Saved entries

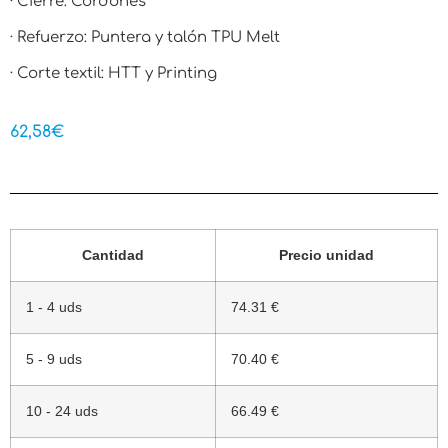
· Cierre: Cordones
· Refuerzo: Puntera y talón TPU Melt
· Corte textil: HTT y Printing
62,58
€
Cantidad
Precio unidad
1 - 4 uds
74.31 €
5 - 9 uds
70.40 €
10 - 24 uds
66.49 €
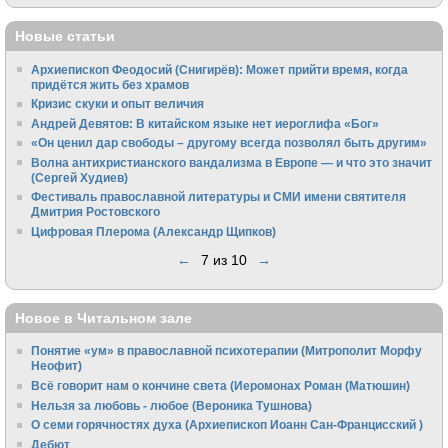
Новые статьи
Архиепископ Феодосий (Снигирёв): Может прийти время, когда
придётся жить без храмов
Кризис скуки и опыт величия
Андрей Девятов: В китайском языке нет иероглифа «Бог»
«Он ценил дар свободы – другому всегда позволял быть другим»
Волна антихристианского вандализма в Европе — и что это значит
(Сергей Худиев)
Фестиваль православной литературы и СМИ имени святителя
Дмитрия Ростовского
Цифровая Плерома (Александр Щипков)
←
7 из 10
→
Новое в Читальном зале
Понятие «ум» в православной психотерапии (Митрополит Морфу
Неофит)
Всё говорит нам о кончине света (Иеромонах Роман (Матюшин)
Нельзя за любовь - любое (Вероника Тушнова)
О семи горячностях духа (Архиепископ Иоанн Сан-Францисский )
Дебют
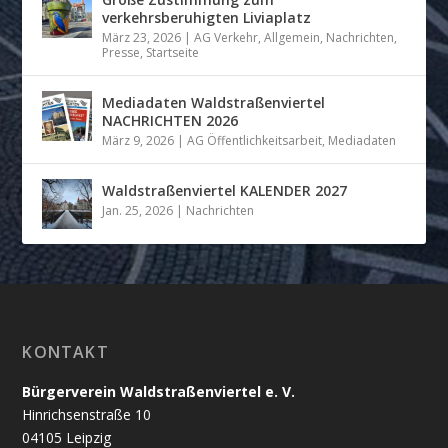
verkehrsberuhigten Liviaplatz
März 23, 2026
|
AG Verkehr
,
Allgemein
,
Nachrichten
,
Presse
,
Startseite
Mediadaten Waldstraßenviertel
NACHRICHTEN 2026
März 9, 2026
|
AG Öffentlichkeitsarbeit
,
Mediadaten
Waldstraßenviertel KALENDER 2027
Jan. 25, 2026
|
Nachrichten
KONTAKT
Bürgerverein Waldstraßenviertel e. V.
Hinrichsenstraße 10
04105 Leipzig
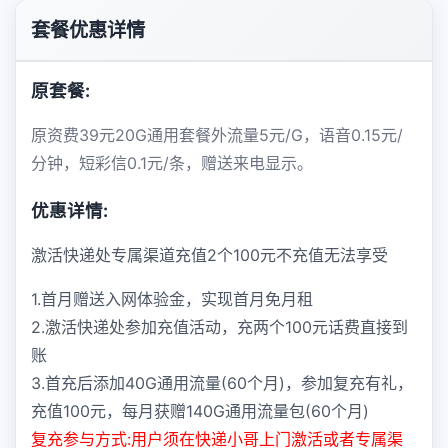
套餐优惠详情
原套餐:
原资费39元20G通用套餐外流量5元/G，语音0.15元/
分钟，短彩信0.1元/条，赠送来电显示。
优惠详情:
激活快递处专属渠道充值2个100元不充值无法享受
1.首月赠送入网体验金，实现首月免月租
2.激活快递处参加充值活动，充两个100元话费直接到
账
3.首充后添加40G通用流量(60个月)，参加复充有礼，
充值100元，每月获赠140G通用流量包(60个月)
复充参与方式:用户须在快递小哥上门激活或者专属渠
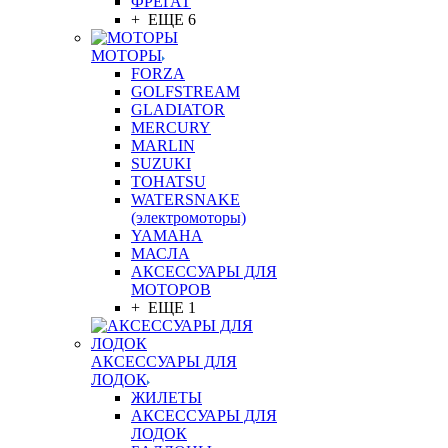
ФРЕГАТ
+ ЕЩЕ 6
МОТОРЫ
FORZA
GOLFSTREAM
GLADIATOR
MERCURY
MARLIN
SUZUKI
TOHATSU
WATERSNAKE
(электромоторы)
YAMAHA
МАСЛА
АКСЕССУАРЫ ДЛЯ
МОТОРОВ
+ ЕЩЕ 1
АКСЕССУАРЫ ДЛЯ
ЛОДОК
ЖИЛЕТЫ
АКСЕССУАРЫ ДЛЯ
ЛОДОК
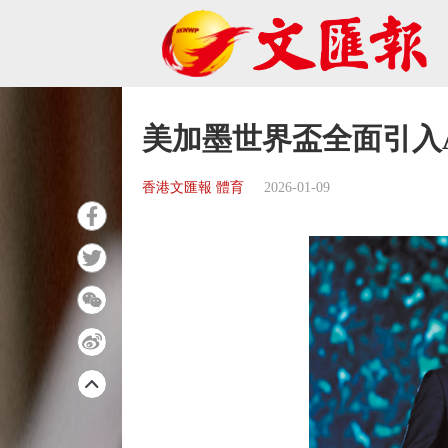
美加墨世界盃全面引入
香港文匯報 體育
2026-01-09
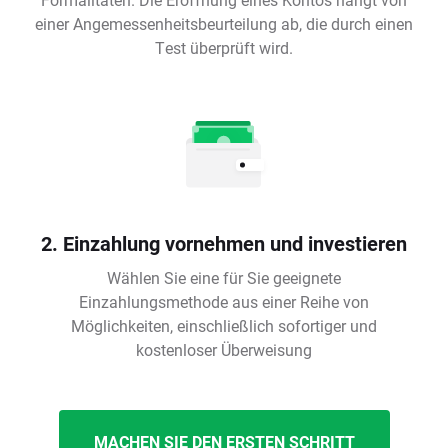
einer Angemessenheitsbeurteilung ab, die durch einen
Test überprüft wird.
2. Einzahlung vornehmen und investieren
Wählen Sie eine für Sie geeignete
Einzahlungsmethode aus einer Reihe von
Möglichkeiten, einschließlich sofortiger und
kostenloser Überweisung
MACHEN SIE DEN ERSTEN SCHRITT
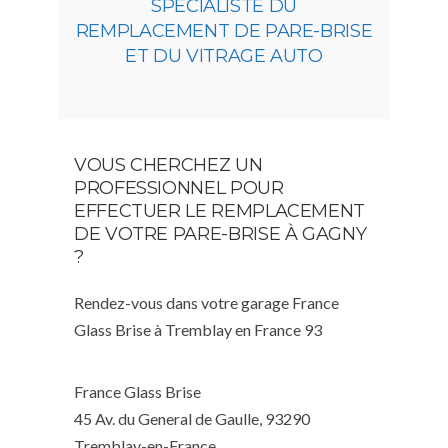
SPÉCIALISTE DU
REMPLACEMENT DE PARE-BRISE
ET DU VITRAGE AUTO
VOUS CHERCHEZ UN
PROFESSIONNEL POUR
EFFECTUER LE REMPLACEMENT
DE VOTRE PARE-BRISE À GAGNY
?
Rendez-vous dans votre garage France
Glass Brise à Tremblay en France 93
France Glass Brise
45 Av. du General de Gaulle, 93290
Tremblay-en-France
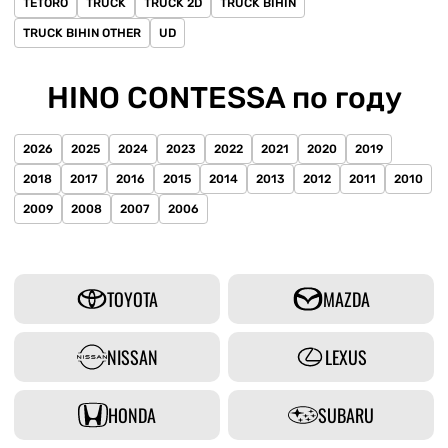
TETORO
TRUCK
TRUCK 2D
TRUCK BIHIN
TRUCK BIHIN OTHER
UD
HINO CONTESSA по году
2026
2025
2024
2023
2022
2021
2020
2019
2018
2017
2016
2015
2014
2013
2012
2011
2010
2009
2008
2007
2006
TOYOTA
MAZDA
NISSAN
LEXUS
HONDA
SUBARU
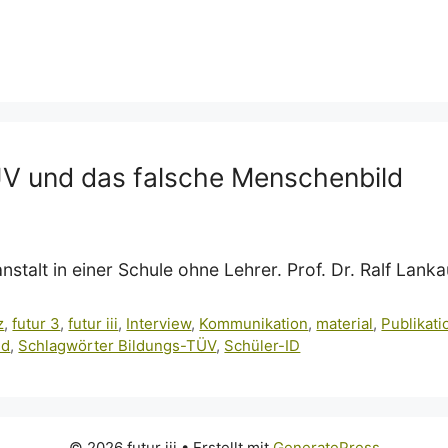
ÜV und das falsche Menschenbild
stalt in einer Schule ohne Lehrer. Prof. Dr. Ralf Lank
z
,
futur 3
,
futur iii
,
Interview
,
Kommunikation
,
material
,
Publikat
ud
,
Schlagwörter Bildungs-TÜV
,
Schüler-ID
© 2026 futur iii
• Erstellt mit
GeneratePress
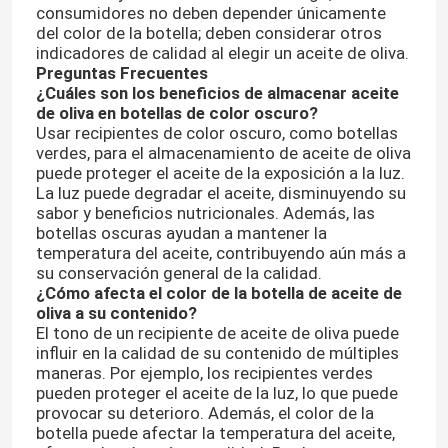
consumidores no deben depender únicamente
del color de la botella; deben considerar otros
Capa de botella del frasco
indicadores de calidad al elegir un aceite de oliva.
Preguntas Frecuentes
¿Cuáles son los beneficios de almacenar aceite
de oliva en botellas de color oscuro?
Artículos de vidrio para el hogar
Usar recipientes de color oscuro, como botellas
verdes, para el almacenamiento de aceite de oliva
puede proteger el aceite de la exposición a la luz.
La luz puede degradar el aceite, disminuyendo su
sabor y beneficios nutricionales. Además, las
botellas oscuras ayudan a mantener la
temperatura del aceite, contribuyendo aún más a
su conservación general de la calidad.
¿Cómo afecta el color de la botella de aceite de
oliva a su contenido?
El tono de un recipiente de aceite de oliva puede
influir en la calidad de su contenido de múltiples
maneras. Por ejemplo, los recipientes verdes
pueden proteger el aceite de la luz, lo que puede
provocar su deterioro. Además, el color de la
botella puede afectar la temperatura del aceite,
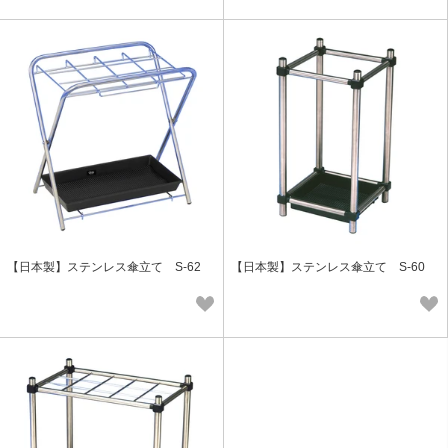
【日本製】ステンレス傘立て S-62
【日本製】ステンレス傘立て S-60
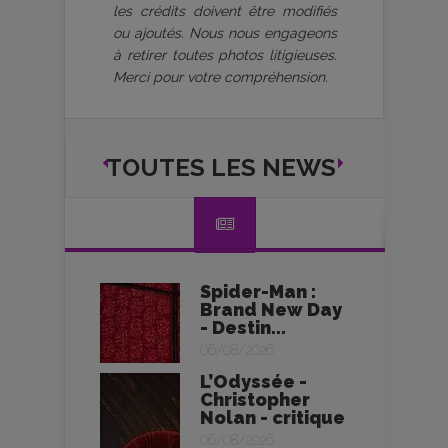
les crédits doivent être modifiés
ou ajoutés. Nous nous engageons
à retirer toutes photos litigieuses.
Merci pour votre compréhension.
TOUTES LES NEWS
Spider-Man :
Brand New Day
- Destin...
06/08/2026
L’Odyssée -
Christopher
Nolan - critique
06/08/2026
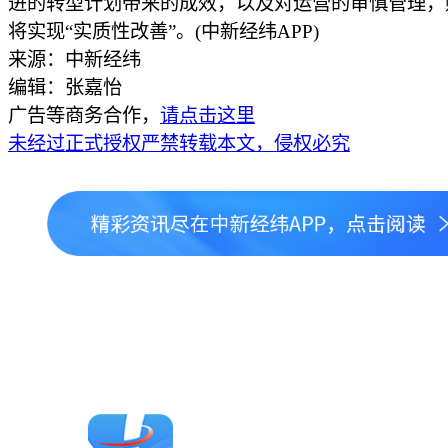
进的转型计划带来的成效，以及对运营的审慎管理，
将实现“实质性改善”。(中新经纬APP)
来源：中新经纬
编辑：张嘉怡
广告等商务合作，
请点击这里
未经过正式授权严禁转载本文，侵权必究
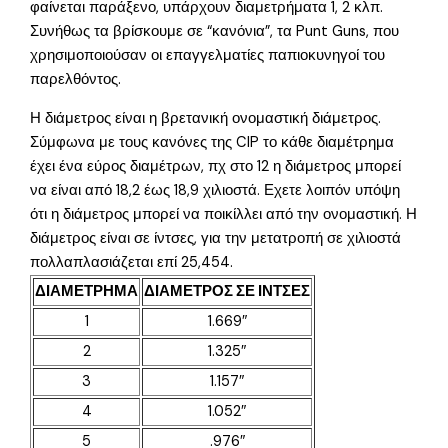
φαίνεται παράξενο, υπάρχουν διαμετρήματα 1, 2 κλπ.
Συνήθως τα βρίσκουμε σε “κανόνια”, τα Punt Guns, που
χρησιμοποιούσαν οι επαγγελματίες παπιοκυνηγοί του
παρελθόντος.
Η διάμετρος είναι η βρετανική ονομαστική διάμετρος.
Σύμφωνα με τους κανόνες της CIP το κάθε διαμέτρημα
έχει ένα εύρος διαμέτρων, πχ στο 12 η διάμετρος μπορεί
να είναι από 18,2 έως 18,9 χιλιοστά. Εχετε λοιπόν υπόψη
ότι η διάμετρος μπορεί να ποικίλλει από την ονομαστική. Η
διάμετρος είναι σε ίντσες, για την μετατροπή σε χιλιοστά
πολλαπλασιάζεται επί 25,454.
ΔΙΑΜΕΤΡΗΜΑ
ΔΙΑΜΕΤΡΟΣ ΣΕ ΙΝΤΣΕΣ
1
1.669″
2
1.325″
3
1.157″
4
1.052″
5
.976″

- EXERCISE INSTRUCTIONS -
Those lines above that contain the string "Además" should be returned.

- FINISHED TASK -
sabor y beneficios nutricionales. Además, las
provocar su deterioro. Además, el color de la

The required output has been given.